I can do that with my teeth—it’s called chewing—but I suspect Stacey is not so interested in my editorial commentary. Instead, I said, “Like the juice on your cutting board after you slice a tomato?”
Stacey considered this for a moment. “Kind of, only condensed and amplified.”
“And you just get one bite? Wouldn’t you rather have a whole bowl of delicious soup?” I asked.
“I might not be explaining this right. Another course was a lozenge made out of pineapple and bacon. What looked like a tiny piece of candy turned out to be an explosive mouthful of flavor.”
I simply shook my head. “I understand the words you’re saying individually, but together as a concept? No.”16
“Try it sometime and you’ll get it.”
“Sure,” I agreed. But, honestly, why would I spend four hundred dollars for a bacon cough drop when I can get a beautiful, nonexplode-y steak dinner for two at Morton’s for a quarter of the price? No, thanks.
While I shift awkwardly and mainline my Diet Coke, Stacey’s conversation partner eventually drifts away. She turns back to me expectantly, so I lean in to ask her the one question that’s been plaguing me all night.
“Hey, can you smell my feet through these boots?”
Food snobbery aside, she’s still a great friend. She leans closer and inhales. “Nope, you’re good.”
“Excellent. I was worried because the only boots I could find to fit over my stupid calves are pleather, and they usually reek after I stand around in them for a while. I’m just hoping their funk doesn’t permeate the room.”
Stacey gives me a wry smile. “No worries.”
“Although I’m probably one of the only ones in here who won’t lose a toe to frostbite tonight.” Then I suddenly remember why we came i
n the first place. “Hey! Where’s your boyfriend?”

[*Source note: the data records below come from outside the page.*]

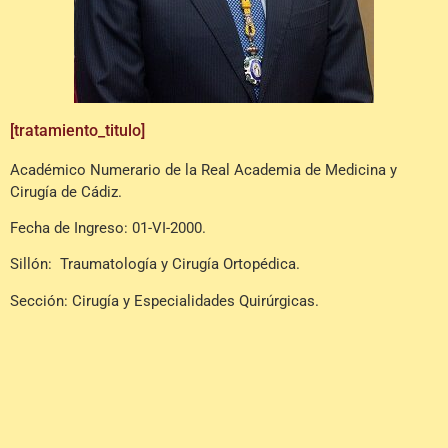
[tratamiento_titulo]
Académico Numerario de la Real Academia de Medicina y
Cirugía de Cádiz.
Fecha de Ingreso: 01-VI-2000.
Sillón: Traumatología y Cirugía Ortopédica.
Sección: Cirugía y Especialidades Quirúrgicas.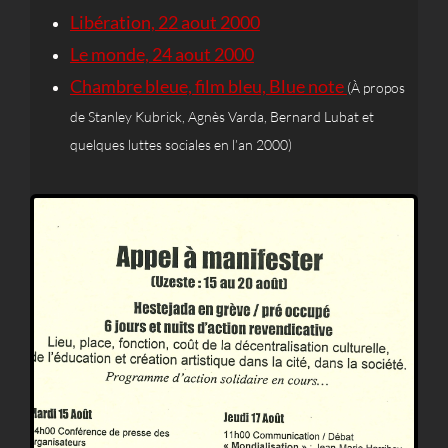
Libération, 22 aout 2000
Le monde, 24 aout 2000
Chambre bleue, film bleu, Blue note
(À propos
de Stanley Kubrick, Agnès Varda, Bernard Lubat et
quelques luttes sociales en l’an 2000)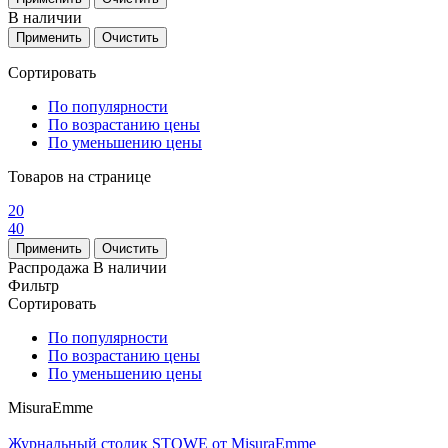
В наличии
Сортировать
По популярности
По возрастанию цены
По уменьшению цены
Товаров на странице
20
40
Распродажа
В наличии
Фильтр
Сортировать
По популярности
По возрастанию цены
По уменьшению цены
MisuraEmme
Журнальный столик STOWE от MisuraEmme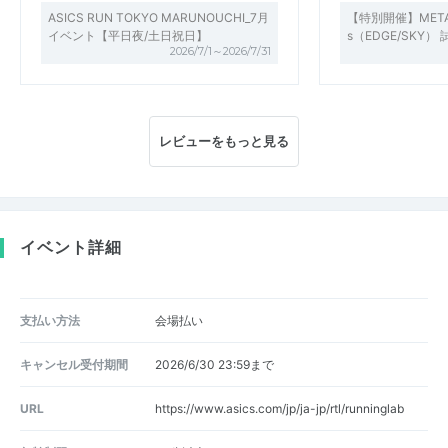
ASICS RUN TOKYO MARUNOUCHI_7月
【特別開催】METASP
イベント【平日夜/土日祝日】
s（EDGE/SKY
2026/7/1～2026/7/31
レビューをもっと見る
イベント詳細
支払い方法
会場払い
キャンセル受付期間
2026/6/30 23:59まで
URL
https://www.asics.com/jp/ja-jp/rtl/runninglab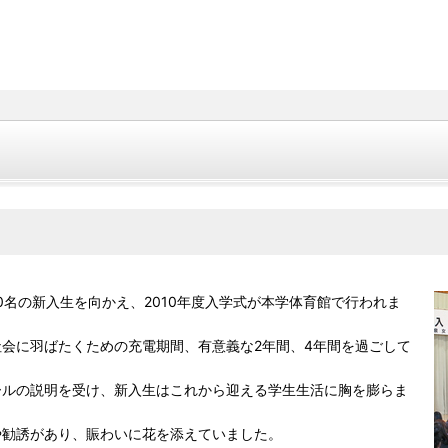
0名の新入生を向かえ、2010年度入学式が本学体育館で行われま
会に羽ばたくための充電期間、有意義な2年間、4年間を過ごして
。
ールの説明を受け、新入生はこれから迎える学生生活に胸を膨らま
や勧誘があり、賑わいに花を添えていました。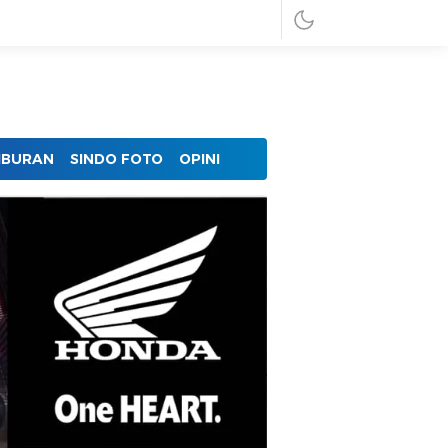
IBURAN
SINDO FOTO
OPINI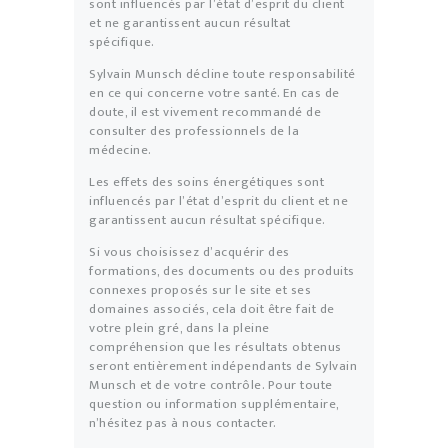
sont influencés par l’état d’esprit du client
et ne garantissent aucun résultat
spécifique.
Sylvain Munsch décline toute responsabilité
en ce qui concerne votre santé. En cas de
doute, il est vivement recommandé de
consulter des professionnels de la
médecine.
Les effets des soins énergétiques sont
influencés par l’état d’esprit du client et ne
garantissent aucun résultat spécifique.
Si vous choisissez d’acquérir des
formations, des documents ou des produits
connexes proposés sur le site et ses
domaines associés, cela doit être fait de
votre plein gré, dans la pleine
compréhension que les résultats obtenus
seront entièrement indépendants de Sylvain
Munsch et de votre contrôle. Pour toute
question ou information supplémentaire,
n’hésitez pas à nous contacter.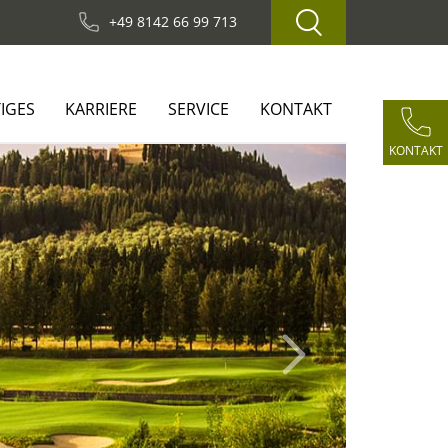
+49 8142 66 99 713
IGES
KARRIERE
SERVICE
KONTAKT
KONTAKT
Next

She stands on the balls of her feet and scans the crowd. “Not here yet.” Stacey recently reconnected with a high school crush via Facebook, and it turns out they’re both friends with our hostess. Stacey hasn’t seen Crush in twenty years, but still remembers how she’d swoon every time he walked into geometry class. Having transferred schools and lost credits, Crush found himself the only senior in a roomful of freshmen, of which Stacey was one. She says she spent the entire semester gazing at him the same way Samantha Baker stared at Jake Ryan in Sixteen Candles.
“I have no idea if I’d even want him as a boyfriend. Adult Stacey may have very different taste than Young Stacey. I’m not wearing Love’s Baby Soft anymore. I’m also not into slap bracelets or white Ray-Bans or asymmetrical haircuts.” Stacey shrugs and looks around the room again. “It’ll just be fun to see him again, though. Hey, wait—there he is!” Crush spots Stacey and jogs over, practically picking her up with the force of his hug.
This? This guy is Jake Ryan? But where are his plaid shirt and work boots and forward-brushed haircut? Is his Porsche out front? And what of his sweater vest? I mean, this dude’s a perfectly normal-looking forty-year-old guy. I suppose he’s handsome enough, but nobody’s heart is exactly going to skip a beat at the prospect of sharing a birthday cake with him on a glass-top table.17
Stacey introduces us. Interestingly, Crush shares a name with a famous department store. While we shake hands, Stacey briefs me on Crush’s life and various accomplishments. I learn about his advanced degrees and his big-deal job in human rights law and how he leads a weekly discussion group in an upscale gastro pub about the various ills befalling our fair city, to which I reply, “Your blueberry muffins kick ass.”